Bag 1

1.5K 146 9
                                    

  
🦋🦋🦋

Satu tangan gadis itu terangkat, menghalau sinar matahari siang yang mencoba mengenai wajahnya. Cuaca di bulan Januari memang tak bisa di perkirakan. Biasanya hujan dan biasanya panas. Apalagi saat jam pulang sekolah selesai, rasanya seperti berjalan di gurun pasir.

"Lelah, letih, lesu, laper." Keluhnya, mengusap peluh di dahi sembari berjalan menyusuri jalan kecil menuju rumahnya yang terlihat masih jauh.

GEDUBRAK

Suara benturan terdengar keras di depannya. Matanya membulat sempurna. Kakinya lantas berlari menghampiri sumber suara. Menemukan seorang nenek tua yang tengah terduduk di pinggir jalan.

"Eh, nenek kenapa?!" Tanya gadis bersurai coklat keemasan itu khawatir. 

"Shh, sakit nak ..." Rintih sang nenek, wajahnya nelangsa, duduk bersimpuh di pinggir jalan meratapi sepeda tuanya yang rusak sembari mengusap kakinya yang terlihat lebam akibat terhantuk besi sepeda.

Gadis itu berjongkok di samping sang nenek. Menatap lekat luka lebam di kakinya yang mulai membiru. "Aku bawa ke rumah sakit ya, nek?"

Nenek itu menggeleng dan berkata dengan lemah, "nggak usah, nenek nggak punya uang. Nanti siapa yang mau bayar."

Bibir gadis itu tertarik ke atas. "Ah, itu gampang. Aku ada uang banyak kok. Nggak usah khawatir, nek!"

Nenek itu ikut tersenyum simpul, melihat betapa antusias gadis asing yang ingin menolongnya. "Emang nggak ngerepotin, nak?"

"Enggak nek. Sebentar yah, aku telfon ambulance dulu." Gadis itu mengeluarkan ponsel dari saku roknya. Tapi gerakannya langsung tertahan karena nenek itu memegang pergelangan tangannya.

"Kenapa nek?" Tanya gadis itu bingung.

"Gadis baik, daripada telfon ambulance mending ikut nenek pergi." Ajak sang nenek lembut, senyum di wajahnya tampak melebar.

Gadis itu mengedipkan matanya. Dalam sekejap tubuhnya susah di gerakan. Ponsel di tangannya ikut terjatuh begitu saja ke tanah aspal. Tatapannya kian sayu. Ekspresi di wajahnya mulai menjadi datar.

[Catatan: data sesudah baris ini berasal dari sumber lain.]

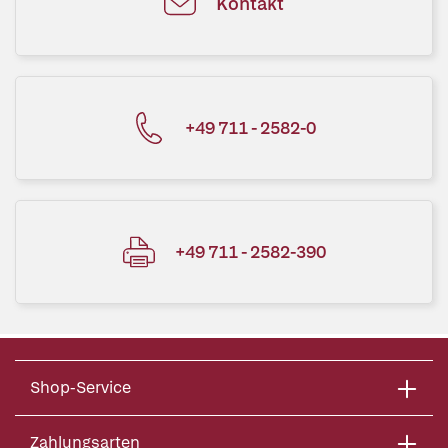
Kontakt
+49 711 - 2582-0
+49 711 - 2582-390
Shop-Service
Zahlungsarten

Nenek tua itu sontak tertawa kencang bak suara gagak, sedangkan gadis itu hanya terdiam bagai patung. Tubuhnya kaku dan pikirannya kosong.

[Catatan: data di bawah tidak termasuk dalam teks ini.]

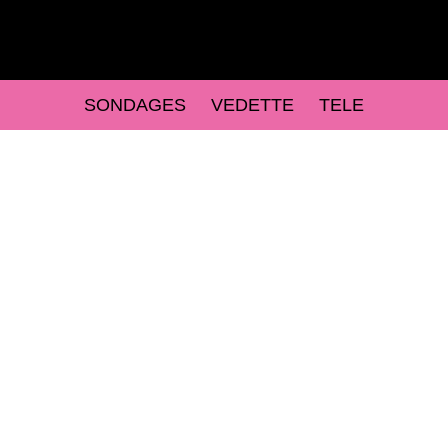
SONDAGES
VEDETTE
TELE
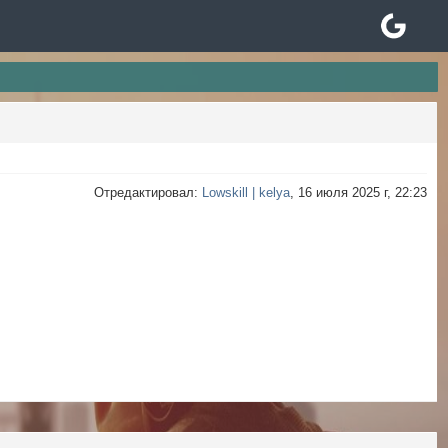
Отредактировал:
Lowskill | kelya
, 16 июля 2025 г, 22:23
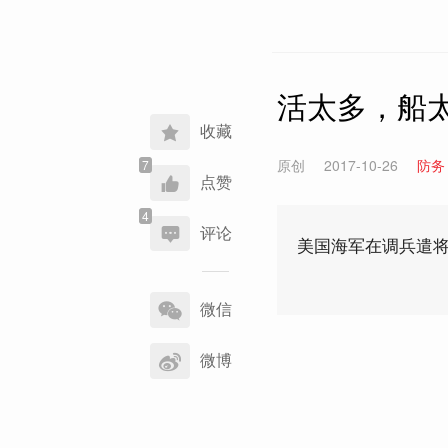
活太多，船太
收藏
原创
2017-10-26
防务
点赞
评论
美国海军在调兵遣
分
享
微信
到
微博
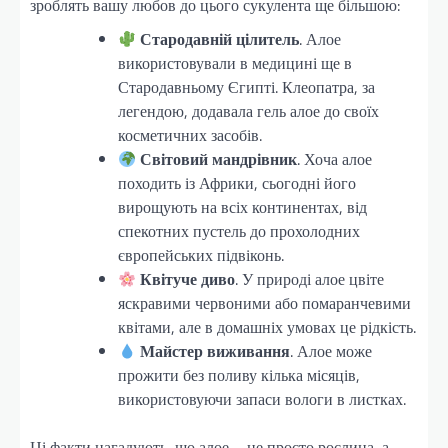
зроблять вашу любов до цього сукулента ще більшою:
Стародавній цілитель
. Алое
використовували в медицині ще в
Стародавньому Єгипті. Клеопатра, за
легендою, додавала гель алое до своїх
косметичних засобів.
Світовий мандрівник
. Хоча алое
походить із Африки, сьогодні його
вирощують на всіх континентах, від
спекотних пустель до прохолодних
європейських підвіконь.
Квітуче диво
. У природі алое цвіте
яскравими червоними або помаранчевими
квітами, але в домашніх умовах це рідкість.
Майстер виживання
. Алое може
прожити без поливу кілька місяців,
використовуючи запаси вологи в листках.
Ці факти нагадують, що алое – не просто рослина, а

Dari tas lusuhnya, nenek itu mengeluarkan segenggam bubuk hitam, meniupkannya ke arah wajah sang gadis di barengi senyum puas yang terpatri di wajahnya.

"Pergilah ke Acosta wahai gadis manis!"tangan nenek itu mengelus lembut dagu gadis polos di depanya.

Tak lama, cahaya kebiruan tiba-tiba muncul dari belakang, menyerap tubuh sang gadis cantik itu dengan perlahan. Membawanya pergi lalu menghilang dari bumi tanpa jejak.

Sang Nenek bangkit seolah tak terjadi apa-apa sebelumnya. Ia tertawa terbahak-bahak sembari melambaikan tangannya ke arah langit. "Pergilah, Pergilah, Pergilah, Jayna Collins!"

_________

BRUG

"Akh." Jayna memegangi pantatnya yang baru saja berciuman dengan tanah lembab.

"Aws ... dimana ini?" Mulutnya merintih sembari berdiri dan membersihka seragam sekolahnya yang kotor. Netranya berhamburan ke segala arah. Menyadari jika sekarang dirinya tengah di sebuah hutan.

"Apa aku mimpi? Kenapa aku bisa ada di hutan sekarang?" Jayna menampar wajahnya berulang kali, mencari kesadaran dalam tubuhnya.

"Ashhh." Jayna menggerang. "Sialan. Ternyata bukan mimpi." Kepalanya mendongak ke atas, menemukan langit biru yang di penuhi beberapa gumpalan awan putih.